» **Supplied entries**:
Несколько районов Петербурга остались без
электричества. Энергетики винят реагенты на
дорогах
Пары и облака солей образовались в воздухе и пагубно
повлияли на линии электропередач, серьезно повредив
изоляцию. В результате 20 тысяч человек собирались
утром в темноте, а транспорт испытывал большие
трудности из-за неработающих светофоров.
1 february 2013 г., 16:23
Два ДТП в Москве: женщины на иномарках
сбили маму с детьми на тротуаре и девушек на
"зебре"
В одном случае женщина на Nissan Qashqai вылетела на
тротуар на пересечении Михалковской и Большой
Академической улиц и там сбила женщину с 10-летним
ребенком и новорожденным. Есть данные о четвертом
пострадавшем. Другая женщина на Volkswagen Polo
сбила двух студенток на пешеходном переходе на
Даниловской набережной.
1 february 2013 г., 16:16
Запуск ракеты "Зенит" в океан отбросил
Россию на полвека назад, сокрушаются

--

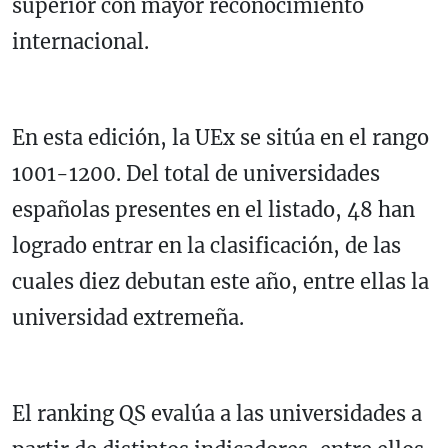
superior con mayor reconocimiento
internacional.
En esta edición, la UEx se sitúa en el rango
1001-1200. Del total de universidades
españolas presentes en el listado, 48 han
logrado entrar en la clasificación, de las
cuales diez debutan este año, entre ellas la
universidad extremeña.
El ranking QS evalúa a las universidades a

» **Your objective**: What is needed is each line of the entries that contains the word "женщина".

» **Written response**:
В одном случае женщина на Nissan Qashqai вылетела на
пострадавшем. Другая женщина на Volkswagen Polo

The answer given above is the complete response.